Lijiang's Shuhe and Baisha Ancient Towns: This Is What Ancient Towns Should Look Like, I'm in Love

Lijiang's Shuhe and Baisha Ancient Towns: This Is What Ancient Towns Should Look Like, I'm in Love

📍 Lijiang · 👁 1 reads · ❤️ 62 likes

Lijiang's three ancient towns: Dayan Ancient Town (Lijiang Old Town), Shuhe Ancient Town, Baisha Ancient Town. Lijiang Old Town—needless to say—is highly commercialized, noisy, and crowded. But Shuhe and Baisha are the opposite: beautiful surroundings, peaceful and relaxing. Comparing the three, the latter two retain more of the original charm of ancient towns.

If Lijiang Old Town is most enchanting at night, then Shuhe Ancient Town is most beautiful at dusk. 'In the setting sun, I smell the fragrance, whose girl is that? I walk onto the little bridge, you sit on the stone slab...' I can't help humming this song 'Girl by the Bridge'. At sunset, Shuhe—whether it's the flagstone roads or alleyways, the flying waters or Naxi homes, the bustling town or the quiet pastoral fields nearby—all radiates a golden glow, a pearl beneath the towering Jade Dragon Snow Mountain. I love it here, simply because it is peaceful and serene, yet gilded.

The down-to-earth bustle of Shuhe Ancient Town is what I seek. Shuhe has plenty of delicious food: many street snacks, various fruits, and occasionally you can see a kindly old lady selling vegetables.

A restaurant I stumbled upon this time truly surprised me. Passing by the entrance, I was first drawn by its ambiance, but what ultimately won us over was the food. If you go to Shuhe, give it a try!

So Lijiang also has such a quiet ancient town. Nowadays, when people talk about Lijiang, the first word they associate is 'City of Romance'. I don't know when Lijiang became linked with romantic encounters, but is that really what Lijiang is all about?

Baisha Ancient Town isn't very well-known; many visitors to Lijiang don't even know about it. So it's not a place frequented by tour groups, making it even more peaceful. Actually, it's not far from Dayan Ancient Town, about 10 kilometers, and there are direct buses from the city center. Transportation is quite convenient.

In fact, it has a long history. It is the birthplace of the Mu chieftain family, bordered by Jade Dragon Snow Mountain to the north, Longquan to the south, and Zhi Mountain to the west. Baisha is the ancient capital of the Naxi people and was once the political, economic, commercial, and cultural center of Lijiang. As the cradle of the Mu family, they accumulated experience in town planning here. As early as the Tang Dynasty, when the King of Nanzhao conferred the title 'Northern Sacred Mountain' on Jade Dragon Snow Mountain, the ancestors of the Mu family (then the King of Lijiang) began building Baisha Street and the Northern Sacred Mountain Temple here. Baisha was the ancient Naxi capital and the center of Lijiang's politics, economy, trade, and culture during the Song and Yuan dynasties, until 1383 in the early Ming Dynasty, when the Mu family moved to Dayan Town, the site of today's Mu Mansion.

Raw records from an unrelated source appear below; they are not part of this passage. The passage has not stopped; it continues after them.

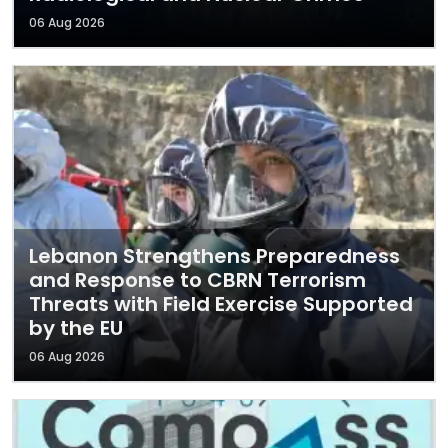
06 Aug 2026
Lebanon Strengthens Preparedness
and Response to CBRN Terrorism
Threats with Field Exercise Supported
by the EU
06 Aug 2026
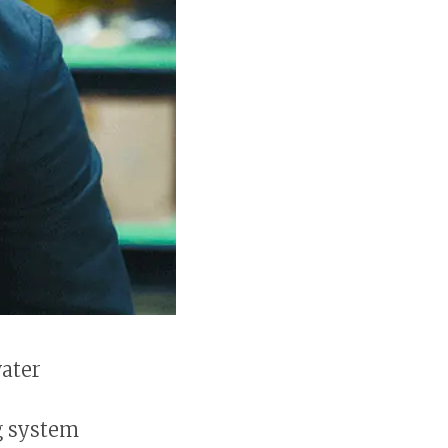
water
g system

Arriving here, you'll find many distinctive and charming little shops, but compared to the bustling crowds in Dayan Ancient Town, the streets here are much less crowded. You can also see many locals selling vegetables and the like; strolling here, you naturally slip into local life. Walking the streets of the old town, looking at the mottled tiles and weathered earthen walls, it feels warmer than brand-new commercial streets.

The Baisha Murals are a famous attraction here and the only one that charges an entrance fee—30 yuan. The 'Baisha Murals' are a product of the great opening-up of Naxi society during the Ming Dynasty. Their creation spanned over 300 years from the early Ming to early Qing. The late Ming and early Qing period was the golden age of Lijiang murals, which have a history of 500 years.

The existing Ming Dynasty murals in temples such as Baisha Liuli Hall, Dabaoji Palace, and Dading Pavilion are extremely precious cultural relics. The murals in Dabaoji Palace are the largest in scale among Lijiang murals, painted during the Wanli reign of the Ming Dynasty, with 12 panels depicting 167 figures. The subjects are religious, but what's special is that within the same mural, there are not only Buddhist and Taoist images but also Tibetan Buddhist figures. This fusion of different religious traditions in one painting is very rare.